## Dataset entries:
____________________

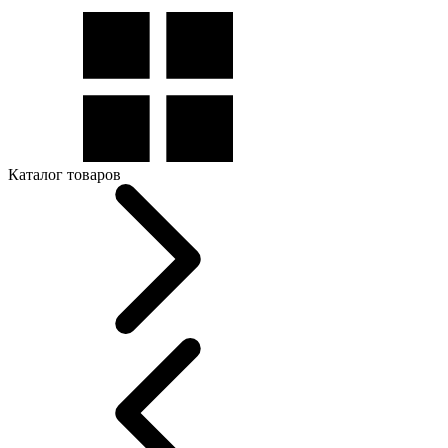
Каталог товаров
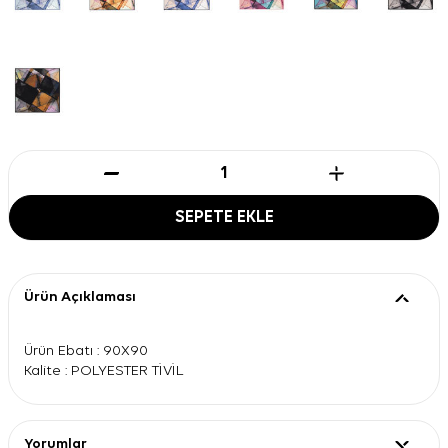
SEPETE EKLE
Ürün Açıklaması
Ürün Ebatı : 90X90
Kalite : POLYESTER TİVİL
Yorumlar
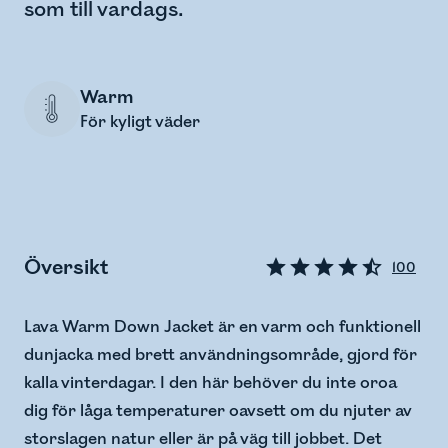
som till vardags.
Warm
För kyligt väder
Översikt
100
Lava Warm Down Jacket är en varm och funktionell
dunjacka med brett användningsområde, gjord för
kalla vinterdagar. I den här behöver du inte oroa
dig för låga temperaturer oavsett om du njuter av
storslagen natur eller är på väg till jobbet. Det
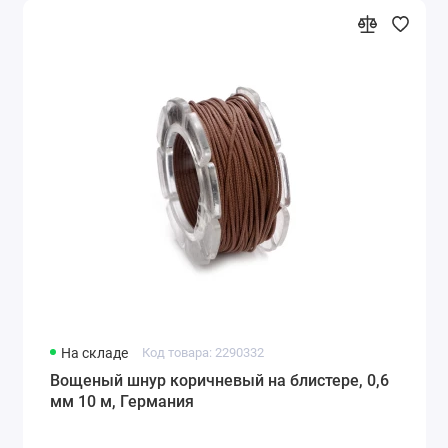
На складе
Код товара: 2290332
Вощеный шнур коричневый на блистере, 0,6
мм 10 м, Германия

____________________

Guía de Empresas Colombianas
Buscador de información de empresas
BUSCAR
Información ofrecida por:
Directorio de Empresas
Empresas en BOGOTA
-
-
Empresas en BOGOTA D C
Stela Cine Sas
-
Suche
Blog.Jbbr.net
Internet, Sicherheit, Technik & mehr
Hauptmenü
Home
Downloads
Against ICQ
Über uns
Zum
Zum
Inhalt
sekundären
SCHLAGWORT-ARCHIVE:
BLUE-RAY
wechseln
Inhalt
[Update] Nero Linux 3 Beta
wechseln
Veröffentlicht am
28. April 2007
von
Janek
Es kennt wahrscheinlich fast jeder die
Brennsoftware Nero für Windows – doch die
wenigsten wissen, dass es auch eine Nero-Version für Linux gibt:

____________________

Using the data above, tally each line that has the string "BOGOTA" and report only the sum.

## Expected output:
2